28      Il convient, tout d’abord, de rappeler que, le 15 novembre 2012, le requérant a eu un entretien avec le comité consultatif sur le harcèlement au cours duquel ce dernier l’a informé du fait qu’il n’avait pas la compétence pour examiner les cas de prétendu harcèlement de la part d’un député européen.

29      Il est toutefois constant que, par courrier électronique en date du 13 février 2013, le requérant, malgré la teneur de cet entretien, a délibérément introduit devant le comité consultatif sur le harcèlement une plainte et une demande d’assistance formelles pour harcèlement, se basant exclusivement sur les règles internes que le Parlement a expressément adoptées pour la mise en œuvre de l’article 12 bis du statut. En particulier, en ce qui concerne la demande visant à ce que le comité consultatif sur le harcèlement adopte des mesures spécifiques afin de le protéger contre le harcèlement persistant de la part de son député de référence, le requérant s’est expressément fondé sur l’article 5 desdites règles.

30      Il y a lieu, ensuite, d’observer qu’il ressort des pièces du dossier que le requérant n’a, en revanche, jamais introduit auprès de l’autorité administrative compétente du Parlement une demande d’assistance au sens de l’article 24 du statut. En fait, ce n’est qu’au stade de sa réclamation, en date du 26 août 2013, que le requérant a affirmé que la demande du 13 février 2013 devait être considérée comme introduite « sur pied de l’article 24 du [s]tatut ».

31      À cet égard, il suffit cependant de relever que, dans l’exercice de ses compétences juridictionnelles, le Tribunal n’est pas lié par les qualifications juridiques des faits, ou des actes, avancées par l’une ou l’autre partie, une telle prérogative appartenant, aux fins de la solution du litige, à la seule juridiction saisie (voir, en ce sens, arrêt Scheefer/Parlement, F‑105/09, EU:F:2011:41, point 24).

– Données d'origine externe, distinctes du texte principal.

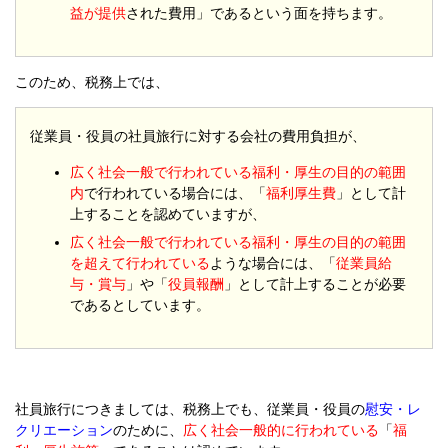
益が提供
された費用」であるという面を持ちます。
このため、税務上では、
従業員・役員の社員旅行に対する会社の費用負担が、
広く社会一般で行われている福利・厚生の目的の範囲
内
で行われている場合には、「
福利厚生費
」として計
上することを認めていますが、
広く社会一般で行われている福利・厚生の目的の範囲
を超えて行われている
ような場合には、「
従業員給
与・賞与
」や「
役員報酬
」として計上することが必要
であるとしています。
社員旅行につきましては、税務上でも、従業員・役員の
慰安・レ
クリエーション
のために、
広く社会一般的に行われている
「
福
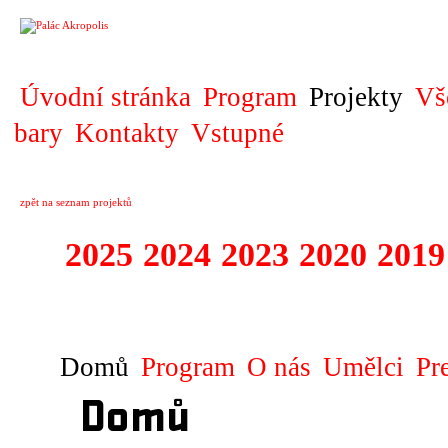
PROJEKT
Úvodní stránka
Program
Projekty
Vš
bary
Kontakty
Vstupné
zpět na seznam projektů
2025
2024
2023
2020
2019
DIVADELNÍ PŘE
Domů
Program
O nás
Umělci
Pr
Domů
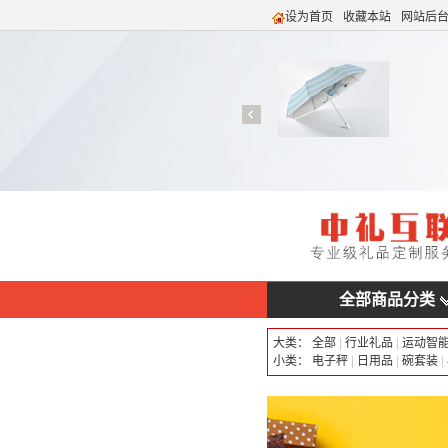
设为首页
收藏本站
网站后
全部商品分类
大类：
全部
|
行业礼品
|
运动智
小类：
电子秤
|
日用品
|
碗套装
|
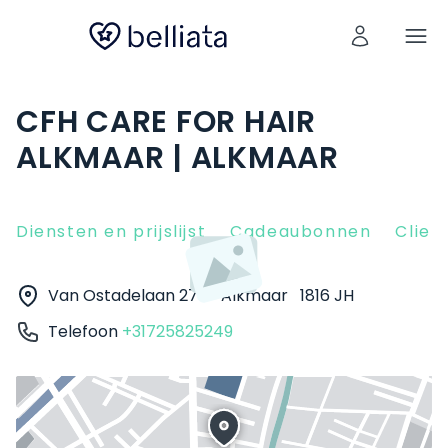
CFH CARE FOR HAIR
ALKMAAR | ALKMAAR
Diensten en prijslijst
Cadeaubonnen
Clien
Van Ostadelaan 274
Alkmaar
1816 JH
Telefoon
+31725825249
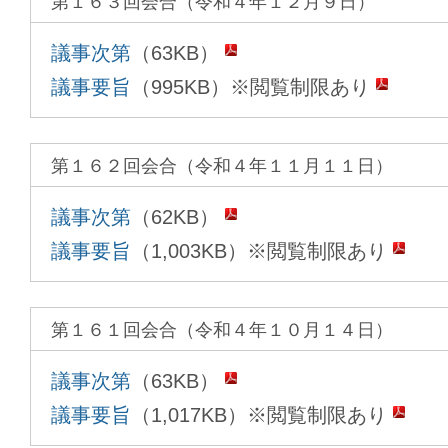
第１６３回会合（令和４年１２月９日）
議事次第
（63KB）
議事要旨
（995KB）※閲覧制限あり
第１６２回会合（令和４年１１月１１日）
議事次第
（62KB）
議事要旨
（1,003KB）※閲覧制限あり
第１６１回会合（令和４年１０月１４日）
議事次第
（63KB）
議事要旨
（1,017KB）※閲覧制限あり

32      Ceci étant, il est constant que le comité consultatif sur le harcèlement n’a pas donné suite à la saisine formelle introduite par le requérant le 13 février 2013, en expliquant à nouveau à ce dernier qu’il n’était pas l’organe compétent pour traiter les demandes des APA concernant des cas de prétendu harcèlement moral de la part d’un député du Parlement.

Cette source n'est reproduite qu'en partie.